Julius Eastman, Unjust Malaise

Julius Eastman

This monumental 3-CD set produced by composer Mary Jane Leach began the ongoing rediscovery (or in my case, discovery) and reassessment of the criminally overlooked gay Black composer and performer Julius Eastman. In the years since its release the number of Eastman recordings and performances have proliferated, only reinforcing the tragedy that the artist himself was unable to directly experience the excitement, wonder, and success his music has fueled. This essential collection features the composer on nearly every piece, playing piano, singing, or conducting most of his major works, Fememine notwithstanding, which also since surfaced and blossomed as a key work.

 

Mary Jane Leach, Adriadne’s Lament

Mary Jane Leach: Ariandne's Lament

Mary Jane Leach has gained attention for the heroic work she’s expended in the reclamation of Julius Eastman’s artistic legacy, but her own music is sublime.
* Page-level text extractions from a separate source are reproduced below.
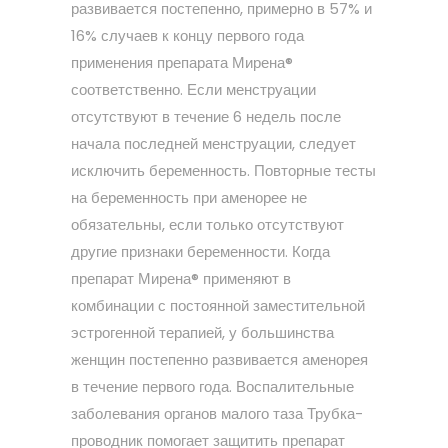
развивается постепенно, примерно в 57% и
16% случаев к концу первого года
применения препарата Мирена®
соответственно. Если менструации
отсутствуют в течение 6 недель после
начала последней менструации, следует
исключить беременность. Повторные тесты
на беременность при аменорее не
обязательны, если только отсутствуют
другие признаки беременности. Когда
препарат Мирена® применяют в
комбинации с постоянной заместительной
эстрогенной терапией, у большинства
женщин постепенно развивается аменорея
в течение первого года. Воспалительные
заболевания органов малого таза Трубка-
проводник помогает защитить препарат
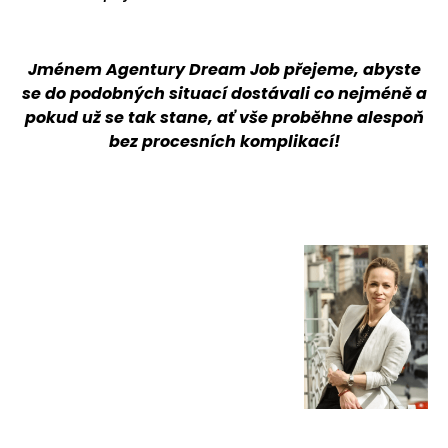
Jménem Agentury Dream Job přejeme, abyste
se do podobných situací dostávali co nejméně a
pokud už se tak stane, ať vše proběhne alespoň
bez procesních komplikací!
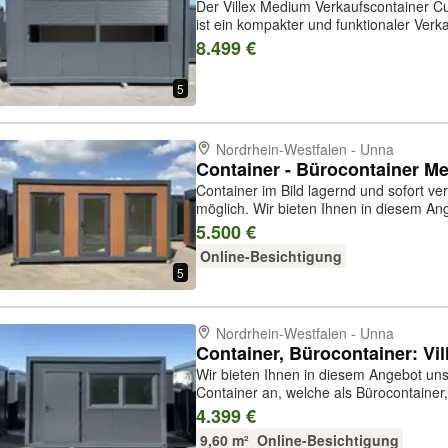
Der Villex Medium Verkaufscontainer C
ist ein kompakter und funktionaler Verk
Metern, einer Breite von 3,0 Metern un
8.499 €
robuste Konstruktion un...
5
Nordrhein-Westfalen - Unna
Container - Bürocontainer M
Container im Bild lagernd und sofort v
möglich. Wir bieten Ihnen in diesem Angebot Villex Medium Wood Pavillon 2.0
Container, welche als Bürocontainer, Sa
5.500 €
Kindergartencontainer, Fl...
Online-Besichtigung
5
Nordrhein-Westfalen - Unna
Container, Bürocontainer: Vil
Wir bieten Ihnen in diesem Angebot uns
Container an, welche als Bürocontainer,
Kindergartencontainer, Flüchtlingscont
4.399 €
9,60 m²
Online-Besichtigung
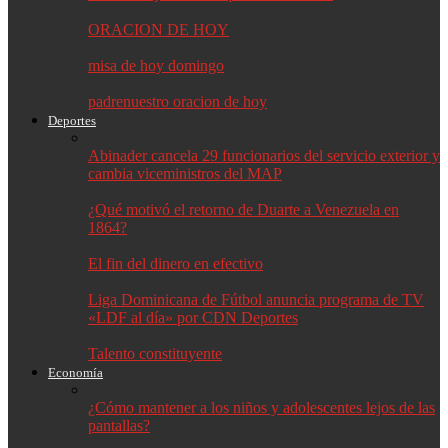
ORACION DE HOY
misa de hoy domingo
padrenuestro oracion de hoy
Deportes
Abinader cancela 29 funcionarios del servicio exterior y
cambia viceministros del MAP
¿Qué motivó el retorno de Duarte a Venezuela en
1864?
El fin del dinero en efectivo
Liga Dominicana de Fútbol anuncia programa de TV
«LDF al día» por CDN Deportes
Talento constituyente
Economía
¿Cómo mantener a los niños y adolescentes lejos de las
pantallas?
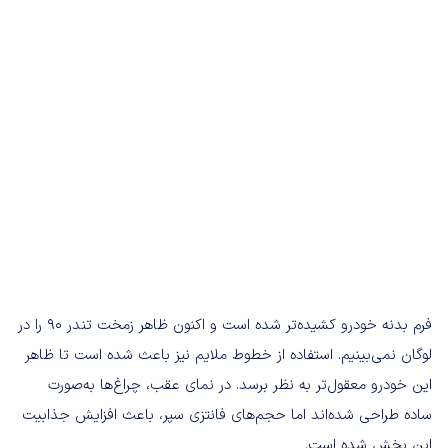
فرم بدنه خودرو کشیده‌تر شده است و اکنون ظاهر زمخت تندر ۹۰ را در
لوگان نمی‌بینیم. استفاده از خطوط ملایم نیز باعث شده است تا ظاهر
این خودرو معقول‌تر به نظر برسد. در نمای عقب، چراغ‌ها به‌صورت
ساده طراحی شده‌اند اما حجم‌های فانتزی سپر، باعث افزایش جذابیت
این بخش شده است.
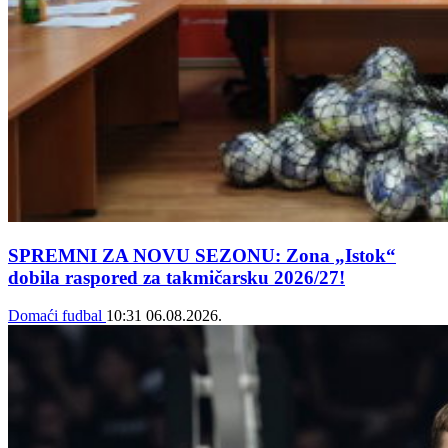
SPREMNI ZA NOVU SEZONU: Zona „Istok“
dobila raspored za takmičarsku 2026/27!
Domaći fudbal
10:31
06.08.2026.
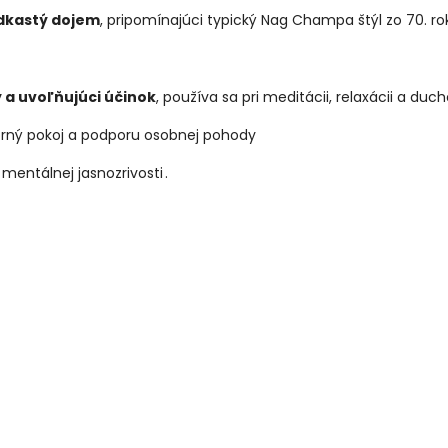
adkastý dojem
, pripomínajúci typický Nag Champa štýl zo 70. r
a uvoľňujúci účinok
, používa sa pri meditácii, relaxácii a du
orný pokoj a podporu osobnej pohody
mentálnej jasnozrivosti .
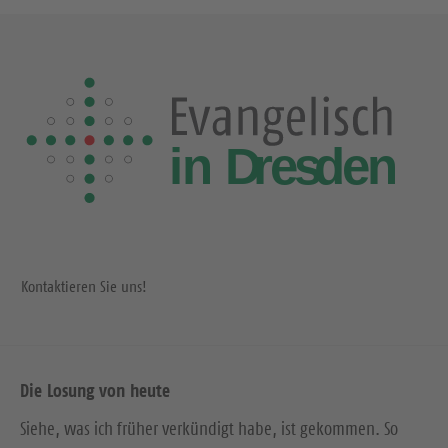
Kontaktieren Sie uns!
Die Losung von heute
Siehe, was ich früher verkündigt habe, ist gekommen. So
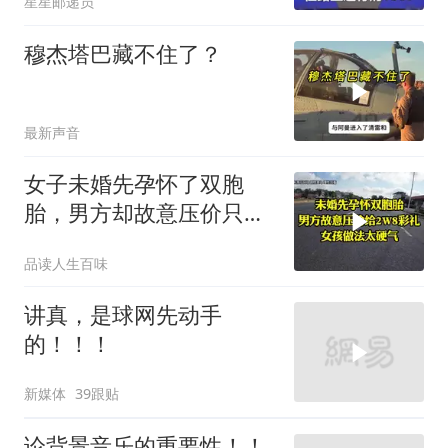
星星邮递员
穆杰塔巴藏不住了？
最新声音
女子未婚先孕怀了双胞
胎，男方却故意压价只给
2万8彩礼
品读人生百味
讲真，是球网先动手
的！！！
新媒体
39跟贴
论背景音乐的重要性！！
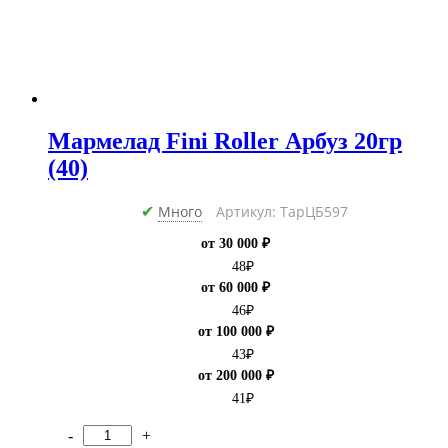
Мармелад Fini Roller Арбуз 20гр
(40)
Много
Артикул: ТарЦБ597
✔
от 30 000 ₽
48
₽
от 60 000 ₽
46
₽
от 100 000 ₽
43
₽
от 200 000 ₽
41
₽
-
+
Количество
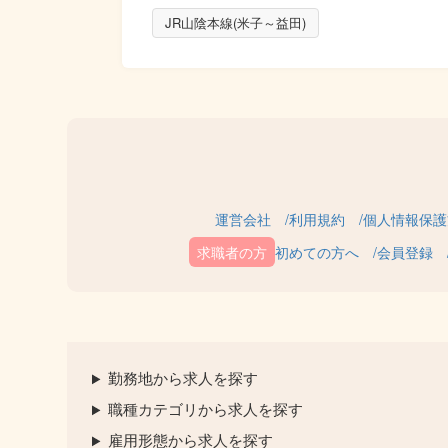
JR山陰本線(米子～益田)
運営会社
利用規約
個人情報保護
初めての方へ
会員登録
勤務地から求人を探す
職種カテゴリから求人を探す
雇用形態から求人を探す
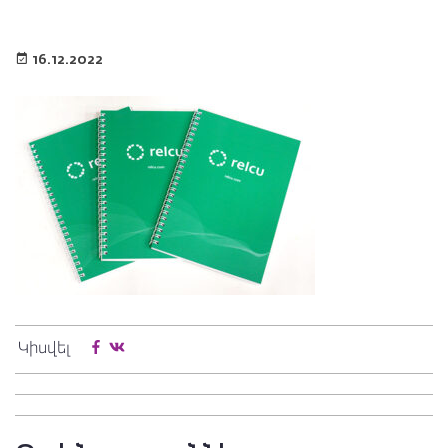
16.12.2022
Կիսվել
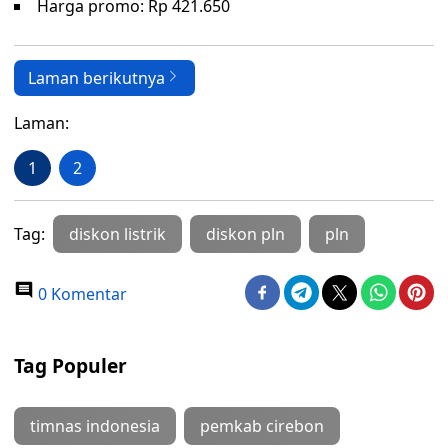
Harga promo: Rp 421.650
Laman berikutnya
Laman:
1
2
Tag:
diskon listrik
diskon pln
pln
0 Komentar
Tag Populer
timnas indonesia
pemkab cirebon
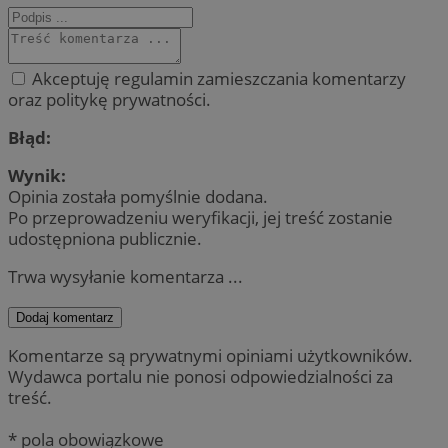
Akceptuję regulamin zamieszczania komentarzy
oraz politykę prywatności.
Błąd:
Wynik:
Opinia została pomyślnie dodana.
Po przeprowadzeniu weryfikacji, jej treść zostanie
udostępniona publicznie.
Trwa wysyłanie komentarza ...
Dodaj komentarz
Komentarze są prywatnymi opiniami użytkowników.
Wydawca portalu nie ponosi odpowiedzialności za
treść.
* pola obowiązkowe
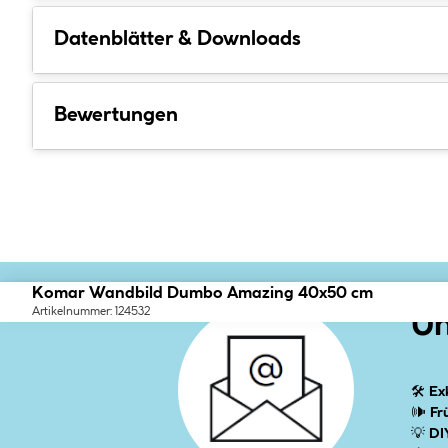
Datenblätter & Downloads
Bewertungen
Komar Wandbild Dumbo Amazing 40x50 cm
Artikelnummer: 124532
Un
🛠
Ex
🕪
Fr
💡
DI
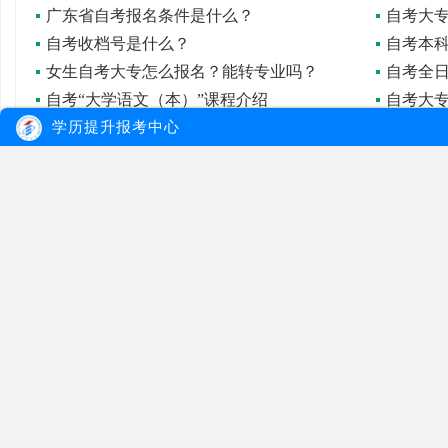
广东省自考报名条件是什么？
自考收档号是什么？
自考本
女生自考大专怎么报名？能转专业吗？
自考全
自考“大学语文（本）”课程介绍
学历提升报考中心
自考本科如何报名？报名流程是怎样的？
远程教育跟全日制自考是不是可以一起报读？
自学考试
大牛教育
自考
成考
网站首页
自考院校
学习经验
网站地图
自考专业
报名流程
在线报名
自考公告
成考院校
联系我们
报考指南
成考专业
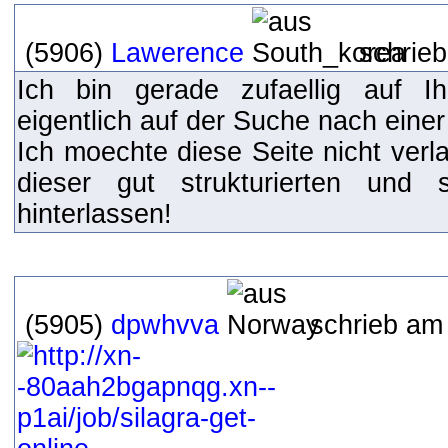
(5906)
Lawerence
schrieb
Ich bin gerade zufaellig auf I
eigentlich auf der Suche nach eine
Ich moechte diese Seite nicht verl
dieser gut strukturierten und 
hinterlassen!
(5905)
dpwhvva
schrieb am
A couple of recent LP-only releases have allowed us to get a taste of her remarkable music, but New World issued this stunner in 1998, revealing her prescient collision of early music with experimental tendencies. I don’t know anything about the Treble Singers, the contemporary New York female choir that tackles this stuff, but this album deserves to be heard much more widely.

 

Julius Hemphill · The Boyé Multi​-​National Crusade for Harmony

Julius Hemphill
Long-time collaborator Marty Ehrlich has meticulously assembled the archives of saxophonist and composer Julius Hemphill, which form the basis of this essential 7-CD collection that not only greatly expands the late musician’s discography, but, more importantly, fleshes out his unique aesthetic identity. There are killer small combos with players like Dave Holland, Olu Dara, Baikida Carroll, Jack DeJohnette, and, of course, his crucial foil on cello, Abdul Wadud, but there is also performative material and compositions geared for the classical world.